No soy el más listo, ni el más rápido, ni el que tiene la mejor puntería, pero nadie capta los detalles como yo, y tengo buena memoria. Así rentabilizo mis pesquisas. En este caso la clave para resolver el secreto fue un papel. Llevaba años intrigado por este misterio, toda una vida, y reconocer aquel trozo rojo reavivó mi investigación un año después. Lo ví en el suelo de su despacho. Él se mostró distraído en su ordenador, dando respuestas vagas a mis preguntas, la típica actitud de un sospechoso. Apenas necesité disimular. Me acerqué a él bromeando que debería contarme qué estaba haciendo, y pisé la prueba sin que se diese cuenta, y cuando me echó airado solo necesité recurrir a un poco de mi habilidad con los pies para llevármelo sin que lo notase. Comprobé que nadie me había seguido antes de desplegar sobre mi mesa el resto de evidencias: tickets de compra sacados de la basura, un calendario con marcas en sus ausencias sospechosas y sus preguntas embaucadoras, la lista de escondites probables, los lugares prohibidos, la relación de fechas de paquetes entregados. Verifiqué que aquel fragmento triangular coincidía con el papel de regalo que tenía guardado. No había duda. Ya tenía mi prueba irrefutable. Solo quedaba esperar.

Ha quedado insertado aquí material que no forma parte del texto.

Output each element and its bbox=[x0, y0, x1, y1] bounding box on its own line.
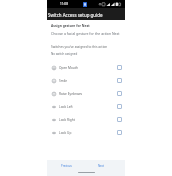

La noche de autos me colé en el salón y aceché detrás del sofá con mi cámara, hasta que apareció él. En sus manos, un paquete envuelto una vez más con el mismo papel. La ventana del salón cubierta de nieve y las farolas naranjas iluminando su silueta formaron la postal perfecta. Papá es Papá Noel.
Ya verás qué sorpresa se va a llevar mamá cuando le enseñe la foto.
Quizá lleguemos a un acuerdo y guarde el secreto, igual que ese día que estaba jugando en la calle, y llegué tarde a un balón, y lo pegué mal y rompí un cristal, y subí a casa antes de tiempo y vi unos zapatos que no me sonaban y que el armario no estaba cerrado como siempre, y lo abrí y me encontré al vecino jugando al escondite. Mamá me prometió la Play nueva si no contaba nada.